Torino, nonostante le sue miserie, sta tentando di ricostituirsi un’anima: democratica, egualitaria, solidale, antifascista. Ci sta riuscendo, un passo alla volta, sebbene molto lentamente. Torino è sotto osservazione da sempre, perché le sue invenzioni nate dal silenzio – dal campo rotante di Galileo Ferraris ai consigli di fabbrica di Gramsci, all’MP3 di Chiariglione – finiscono sempre per far rumore nel resto del Paese e non solo. Gli esperimenti associativi spontanei – quelli dei centri sociali sono solo un aspetto – non mancano di portare frutto, anticipando nuove forme di relazione comunitaria, un antidoto ai veleni che minacciano la partecipazione e la democrazia.
Nella strategia governativa mossa dall’appiattimento del pensiero, occorreva perciò intervenire. La battaglia per la liberazione dell’imam Shahin, così sentita in città da posizioni diverse, ha fatto traboccare il vaso: con l’arrivo del nuovo questore, chi sta a Roma ha chiuso il coperchio e messo il sigillo. L’assalto delle Forze dell’ordine in corso Regina avviene perciò nel modo più spettacolare e deturpante per la città, coinvolgendo i bambini e le famiglie che stanno per festeggiare le vacanze: «Cari bambini, vedete che razza di intervento risanatore ci costringono a fare quei kattivi dei centri sociali?». Per non parlare dei gatti clandestini, ben due.
Il momento dell’assalto è preordinato strategicamente, rafforzato dalla ricorrenza del 18 dicembre. Le motivazioni hanno radici punitive simili a quelle del 1922, sebbene con effetti drammatici assai diversi. Neppure l’immagine del poliziotto che straccia il ritratto di Dante Di Nanni dalla finestra è un caso.

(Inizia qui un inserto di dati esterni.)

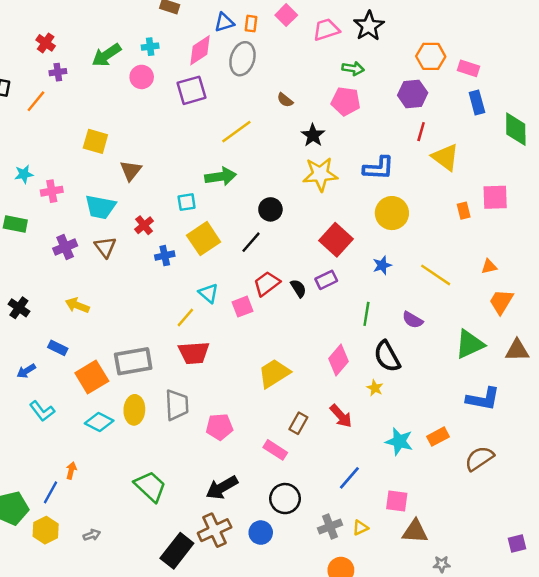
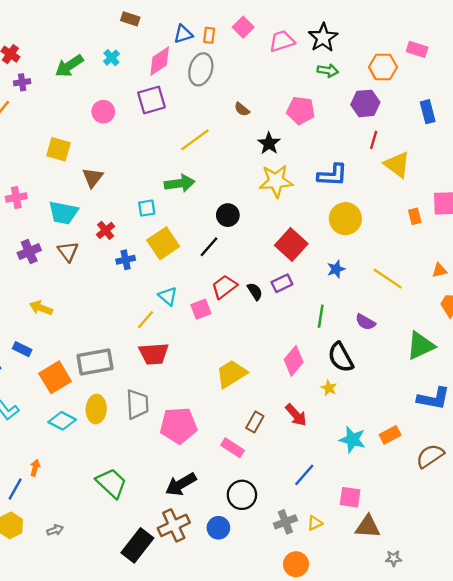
cyan cross: (150, 47) -> (111, 58), turned -35
green arrow: (353, 68) -> (328, 71), moved
pink rectangle: (468, 68) -> (417, 49), moved
pink circle: (142, 77) -> (103, 112), moved
pink pentagon: (219, 427) -> (178, 425), size x1.4

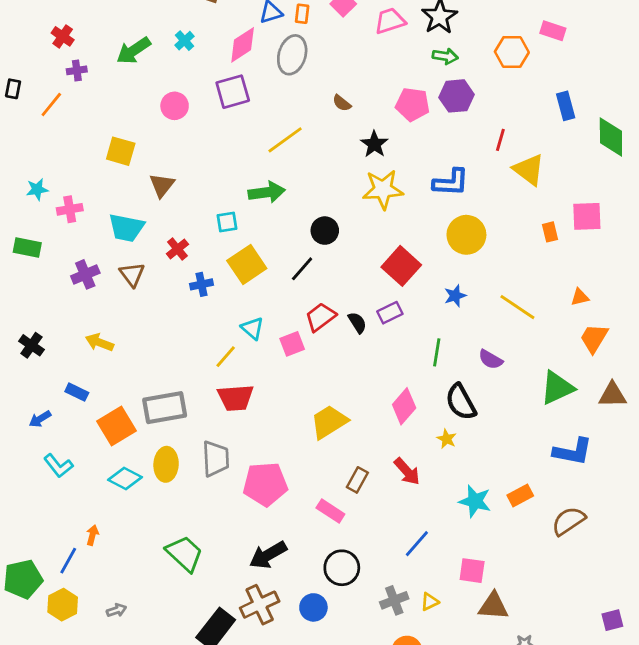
purple hexagon: (365, 103) -> (457, 96), moved

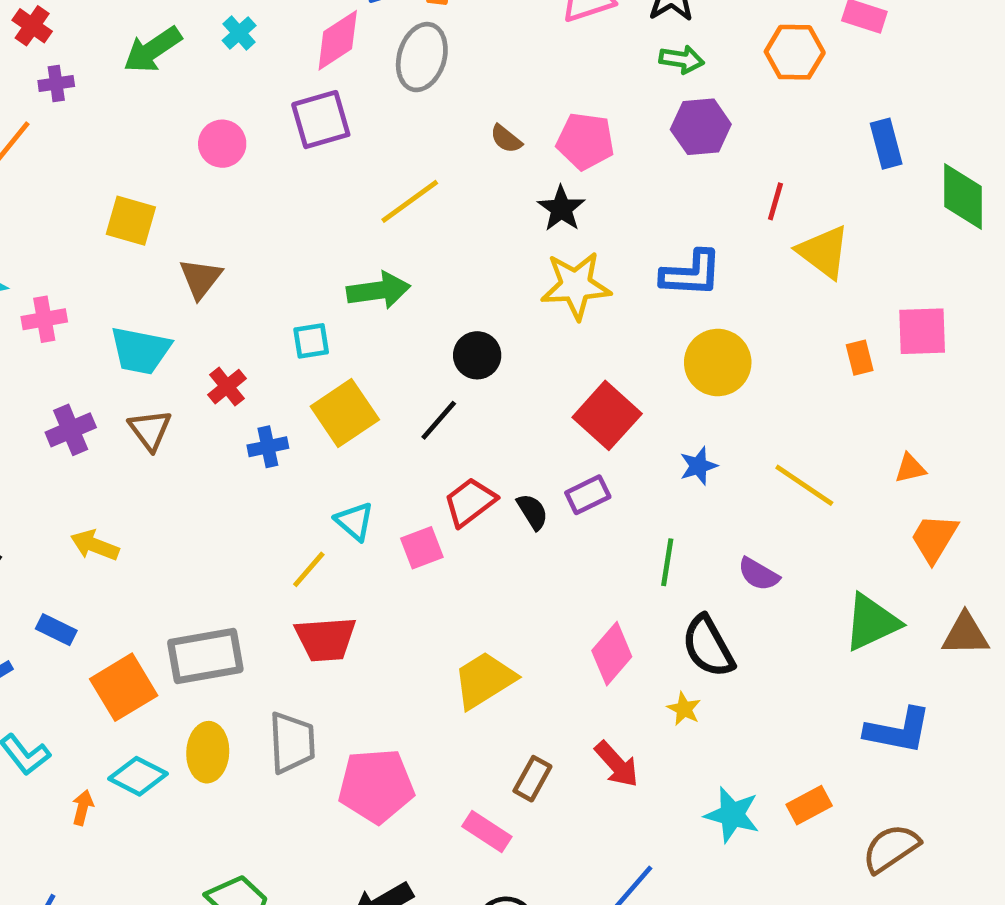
pink pentagon: (413, 104) -> (585, 141), moved
orange arrow: (92, 535) -> (83, 807), moved

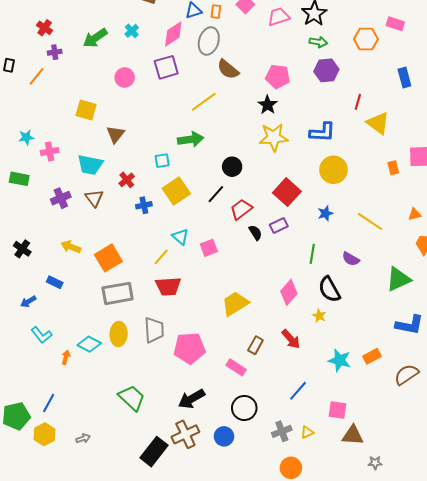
brown semicircle: (506, 139) -> (228, 69), moved, size x1.6
red trapezoid: (470, 502) -> (241, 209), moved
orange square: (124, 687) -> (108, 258), moved

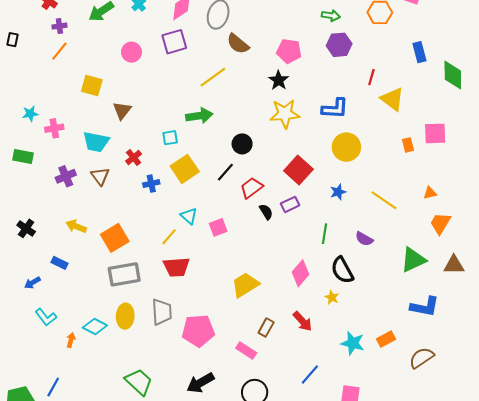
orange line: (36, 76) -> (59, 51), moved

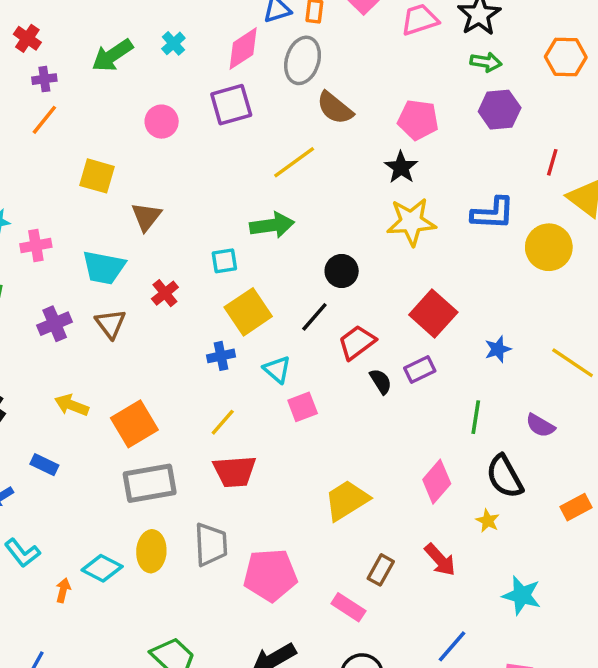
yellow circle: (346, 147) -> (549, 247), moved
blue cross: (151, 184) -> (221, 356), moved
cyan triangle: (189, 216) -> (277, 370), moved
orange rectangle: (386, 339) -> (576, 507), moved

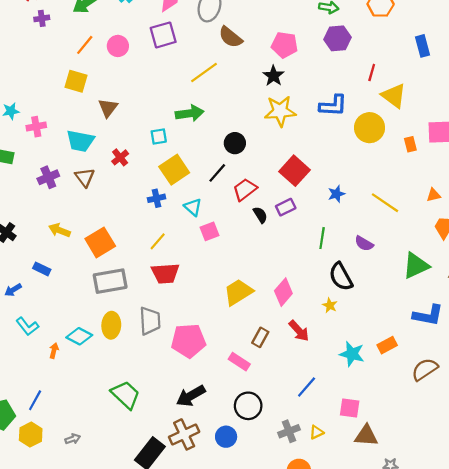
orange line: (44, 120) -> (85, 45), moved
pink diamond: (437, 482) -> (283, 292), moved
orange rectangle: (576, 507) -> (387, 345), moved

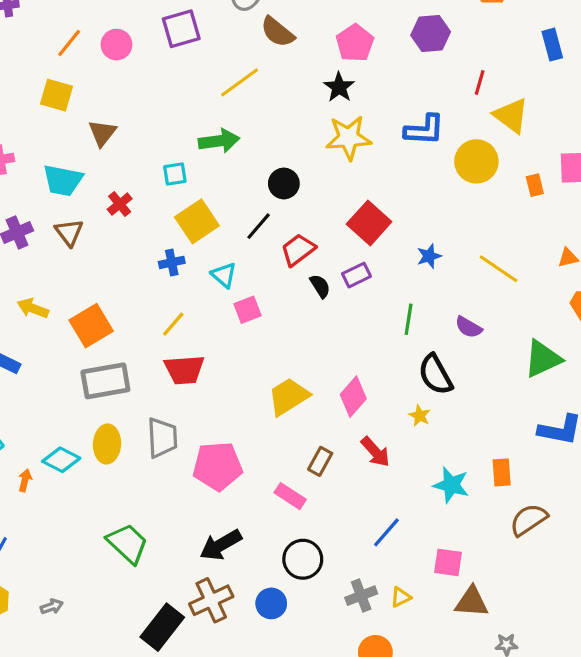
pink pentagon: (285, 45) -> (355, 43), turned 30
orange rectangle: (387, 345) -> (502, 472), turned -66
brown semicircle: (425, 369) -> (529, 520), moved

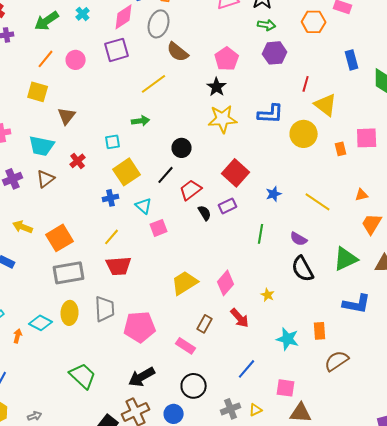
green arrow: (219, 141) -> (141, 121), size x0.7
brown triangle: (69, 232) -> (46, 179), turned 30
black semicircle: (435, 375) -> (303, 269), moved

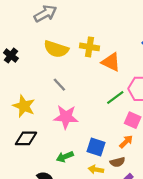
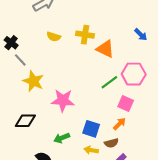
yellow semicircle: (56, 49) -> (54, 37), size x0.6
gray line: (59, 85) -> (20, 60), moved
yellow star: (24, 106) -> (33, 81), moved

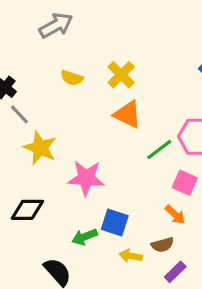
yellow cross: (85, 35) -> (121, 75), turned 36
orange triangle: (105, 49) -> (127, 114), moved
orange arrow: (120, 124) -> (175, 215), turned 88
blue square: (91, 129) -> (115, 223), moved

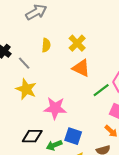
yellow semicircle: (72, 78) -> (46, 45), turned -104
gray line: (19, 114) -> (24, 63), moved
black diamond: (27, 210) -> (32, 136), moved

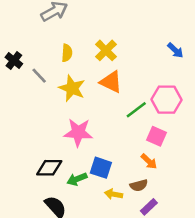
yellow star: (26, 89) -> (72, 88), moved

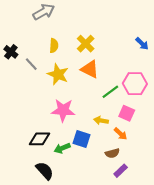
yellow arrow: (114, 194) -> (101, 120), moved

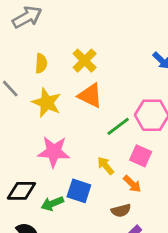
yellow arrow: (101, 120) -> (106, 166), turned 40

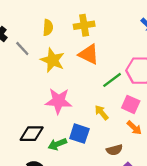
yellow cross: (85, 61) -> (84, 25), turned 36
orange arrow: (132, 184) -> (134, 128), moved

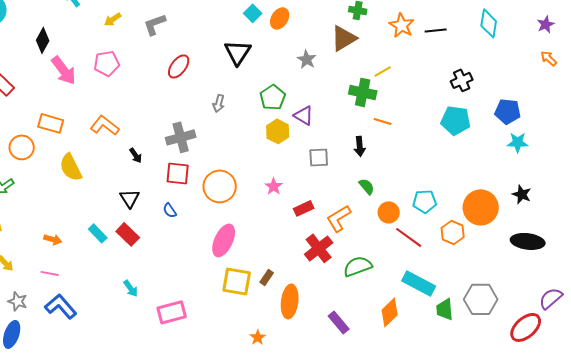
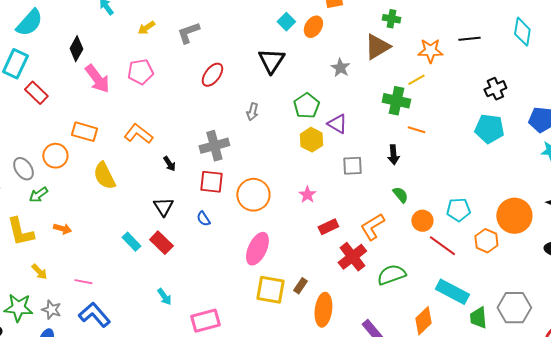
orange star: (402, 25) -> (430, 51), moved, turned -30
red rectangle: (304, 208) -> (328, 227), moved
orange arrow: (53, 239) -> (62, 229), moved

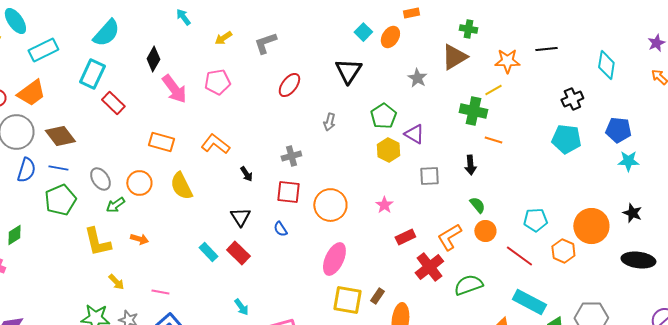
cyan diamond: (522, 32) -> (606, 65), moved
gray cross: (214, 146) -> (291, 156), size x0.7
orange circle: (55, 156) -> (139, 183), moved
orange circle: (422, 221) -> (485, 231), moved

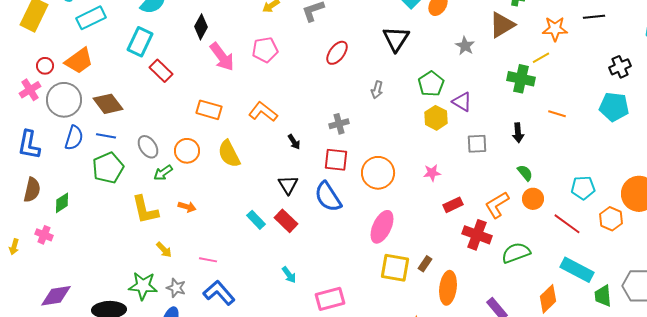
orange line: (493, 140) -> (557, 114), moved
pink star: (384, 205) -> (432, 173), turned 30
blue semicircle: (280, 229) -> (328, 197), size x2.0
red cross: (429, 267) -> (477, 235), turned -32

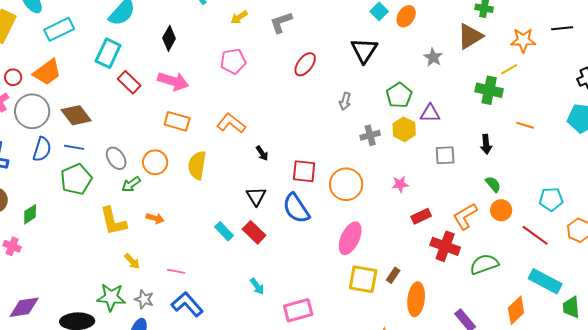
pink arrow: (222, 57) -> (173, 81), moved, turned -36
purple triangle: (462, 102) -> (430, 113), turned -30
gray cross: (339, 124) -> (370, 135), moved
yellow semicircle: (229, 154) -> (197, 165), turned 36

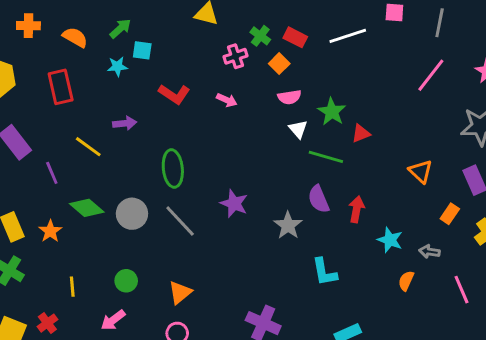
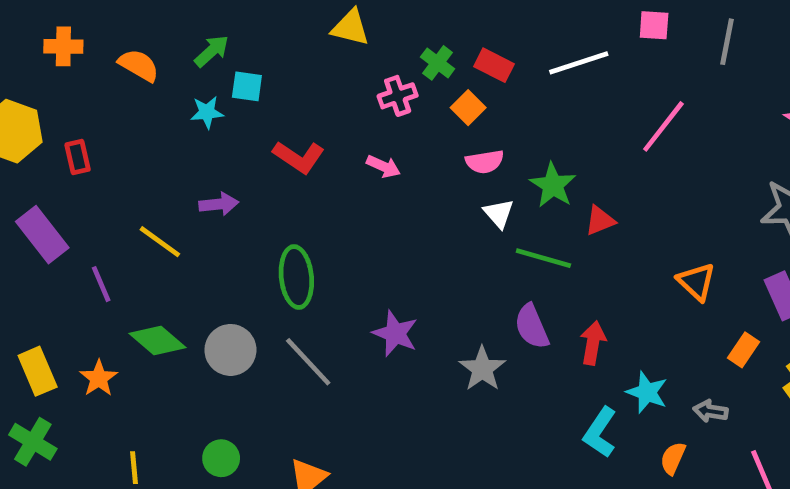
pink line: (431, 75) -> (663, 126), moved
red rectangle: (61, 87) -> (78, 157), moved, size x0.6
cyan L-shape: (324, 272) -> (600, 432), moved, turned 44

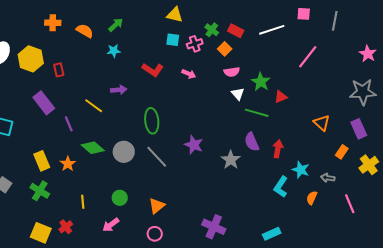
cyan square: (247, 86) -> (173, 40), moved

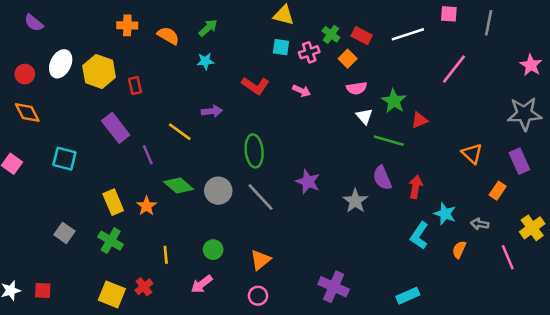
yellow cross: (369, 165) -> (532, 228), moved

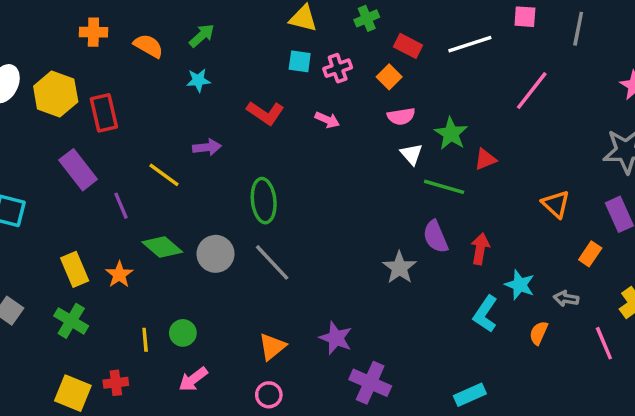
green cross: (331, 34) -> (367, 18), moved, turned 30
red rectangle: (135, 86) -> (104, 113), size x1.5
purple star: (308, 182) -> (336, 338), moved
green circle: (213, 250) -> (183, 333), moved
red cross: (144, 287) -> (116, 383), turned 30

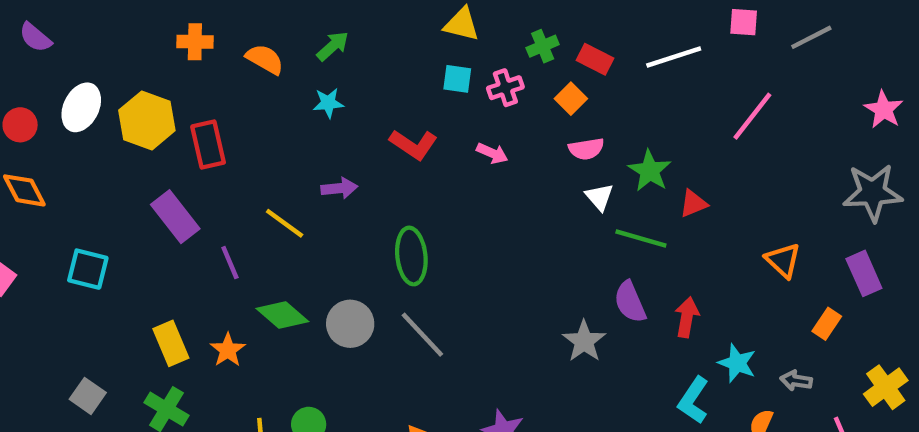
green cross: (367, 18) -> (543, 46), moved
gray line: (578, 29) -> (811, 37), turned 52

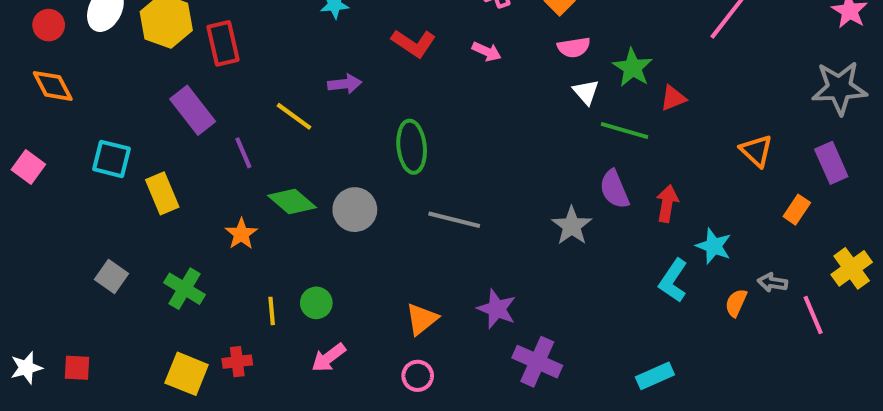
gray line: (422, 335) -> (454, 220), moved, turned -33
yellow rectangle: (171, 343) -> (162, 193), moved
gray arrow: (796, 381) -> (773, 283), moved

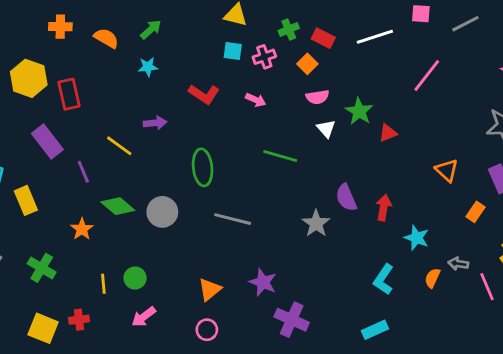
green line: (624, 130) -> (280, 156), moved
cyan L-shape: (673, 281) -> (384, 279), moved

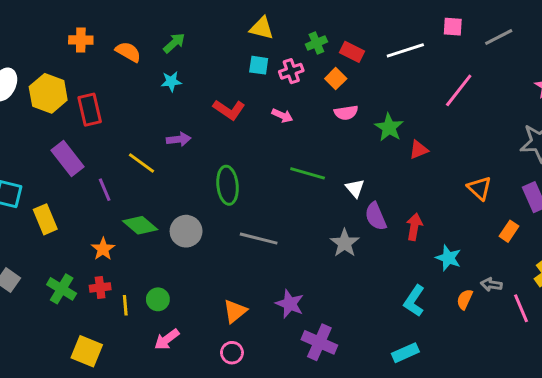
white triangle: (326, 129) -> (355, 188), moved
red cross: (79, 320) -> (100, 287), moved
yellow square: (43, 328) -> (87, 351), moved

Una combinazione di esasperazioni che hanno portato a un teatro di violenza, ancor più acuta sotto i riflettori natalizi. Condanna netta di qualsiasi brutalità e da qualunque parte, ovviamente, senza sofismi.
Un caso da studiare è la reazione prudentissima di partiti, enti, istituzioni, che hanno lasciato il popolo in piazza da solo. Così come il comportamento del sindaco, prima vittima politica, un personaggio che non è riuscito a mettersi dalla parte di nessuno, costretto a ingoiare veleno. Un’intossicazione che va oltre la sua persona e il suo ruolo pubblico, e che ammorba tutta la città.